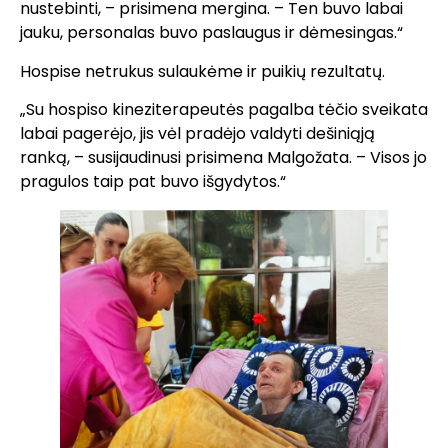
nustebinti, – prisimena mergina. – Ten buvo labai
jauku, personalas buvo paslaugus ir dėmesingas.“
Hospise netrukus sulaukėme ir puikių rezultatų.
„Su hospiso kineziterapeutės pagalba tėčio sveikata
labai pagerėjo, jis vėl pradėjo valdyti dešiniąją
ranką, – susijaudinusi prisimena Malgožata. – Visos jo
pragulos taip pat buvo išgydytos.“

• _PROBLEM TO WORK ON_: Print exactly the lines between the line with "Hospise netrukus sulaukėme" and the final line of the records above, both included.

• _WRITTEN ANSWER_:
Hospise netrukus sulaukėme ir puikių rezultatų.
„Su hospiso kineziterapeutės pagalba tėčio sveikata
labai pagerėjo, jis vėl pradėjo valdyti dešiniąją
ranką, – susijaudinusi prisimena Malgožata. – Visos jo
pragulos taip pat buvo išgydytos.“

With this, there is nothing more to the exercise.